そして、ようやく世界の果てに辿り着いた。
そこで、年老いた大樹を見つけた。
彼は年長者のようにわたしと仲間たちを優しく受け入れてくれた。
わたしたちはここで暮らすことに決めた。
ここは広い。あの黒々とした狭い場所とは違って、仲間たちは自由に体を延ばすことが出来る。
ここで、彼らはようやく自由自在に動けるようになった。
やがて、一人ぼっちだった大樹の周りは仲間たちとの住まいになった。
気付かないうちに、見たことのない可愛らしい友だちもここにやってきた。
ほとんどがわたしにはわからない声を発しているし、違った外見を持っている。
綺麗な角が生えていたり、長い耳が付いていたり。
みんなとても可愛らしい。
彼らとの生活はとても楽しかった。
毎日新しい出来事が起こる。
全てのものは綺麗な色を持っていた。
彼らは咲きたい時に咲き、一番美しい時に萎れる。
たまに間違ってここに入ってしまう「人間」もいる。彼らはいつもわたしのことを「妖精」と呼び、願いを叶えて欲しいと言ってくる。
そういう時、わたしは仲間たちに意見を聞いたりする。
彼らのために咲いてくれる花があれば、彼らはその花を持ってここを出て行く。
しかし、多くの人間たちは、仲間たちの香りによって萎れてしまう。
その数が多く増えすぎて、少しずつ、誰も寄り付かなくなった。
ここで静けさを取り戻し、木漏れ日を追いかけることが、わたしと仲間たちの一番楽しい遊びとなった。
ただ、たまに立ち止まって青々とした空を見上げながら、あの暗闇の中消えていった赤色を思い出してしまう。
(わたしは望むものを見つけられたわ……貴方様は?)
Ⅴ ラタトゥイユ
「は、早くここを出ていきなさい!ここは貴方を歓迎いたしません!」
大樹の後ろに隠れた少女は怯えながら、自分よりも背の低い子どもを見つめた。
彼女の関心は、子どもが追い払ってしまった青い蝶と、その蝶のために咲く花にあったため、その子どもが彼女の背後に近づくまで、彼女は「人間」がいたことを気にもとめていなかった。

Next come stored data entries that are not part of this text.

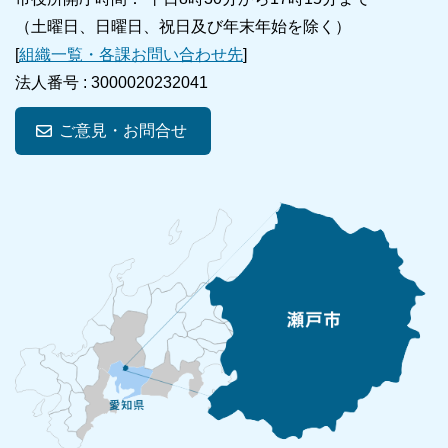
（土曜日、日曜日、祝日及び年末年始を除く）
[
組織一覧・各課お問い合わせ先
]
法人番号 :
3000020232041
ご意見・お問合せ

汚い恰好をしている子どもは、全身蔦の棘でボロボロになっていた。
しかしその見た目と裏腹に、両目はキラキラと笑みを浮かべていた。
前歯が一つ抜けている彼の笑顔はなんだか間抜けに見えた。
「妖精のお姉さん、遊びに来たの。ほら、絵本を持ってきたんだ!」
「……絵本?」
森を我が家にし、森の中に住む木々や獣、ひいては蝶やセミをも友だちとして見ている少女は、不思議そうな表情を浮かべた。彼女は大樹の後ろから頭を出して、ビクビクしながらその子どもが持っている絵本を見つめた。
その上には、花にもない色が描かれていたのだ。
彼女の目が微かに輝いたが、大樹の後ろから出るのはまだ怖いらしい。
「あっ!日が暮れちゃう!……妖精のお姉さん、絵本をここに置いていくね!また今度遊びに来るから!」
子どもはすぐに森から姿を消した。
その後ろ姿が遠のいていく様子を見ていた少女は、しばらくしてようやく地面に置かれた絵本を拾い上げた。

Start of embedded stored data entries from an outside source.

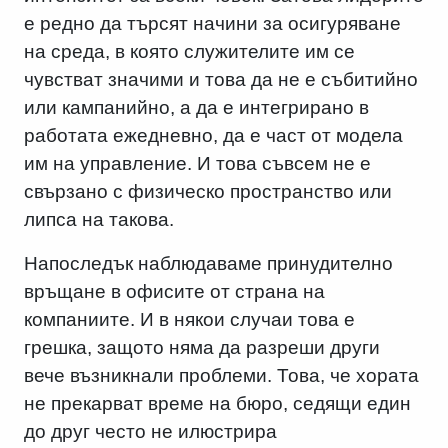
е редно да търсят начини за осигуряване
на среда, в която служителите им се
чувстват значими и това да не е събитийно
или кампанийно, а да е интегрирано в
работата ежедневно, да е част от модела
им на управление. И това съвсем не е
свързано с физическо пространство или
липса на такова.
Напоследък наблюдаваме принудително
връщане в офисите от страна на
компаниите. И в някои случаи това е
грешка, защото няма да разреши други
вече възникнали проблеми. Това, че хората
не прекарват време на бюро, седящи един
до друг често не илюстрира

絵本をめくると、白馬に乗ったハンサムな青年が少女の目に映った。
森の妖精が与えた花を食べて不治の病を治したその子どもは、その花のおかげでどんな毒にも侵されることがなくなった。
最初の小さな子どもから、一人の少年、そして青年へと成長した。
しかし少女は、出会った頃のままだ。
青年は緊張しているのか両手を擦り合わせ、葉っぱで身を覆う少女にワンピースを渡した。
そのワンピースは華美とは言えないが、この僻地に引っ越してからあまり外に出ていない青年が持つ全ての蓄えと引き換えに買ってきた物だった。
「よっ……妖精さん……これを……貴方に!」
青年は以前と同様、頬を赤く染めながら、彼にとっての妖精を見ていた。
「あら……ありがとう!だけど……やっぱり絵本の方が良いわ。それを着ると、肌が痛むんです」
少女の笑顔は、光に照らされた森の中の湖のように、キラキラと輝いて青年の目を奪った。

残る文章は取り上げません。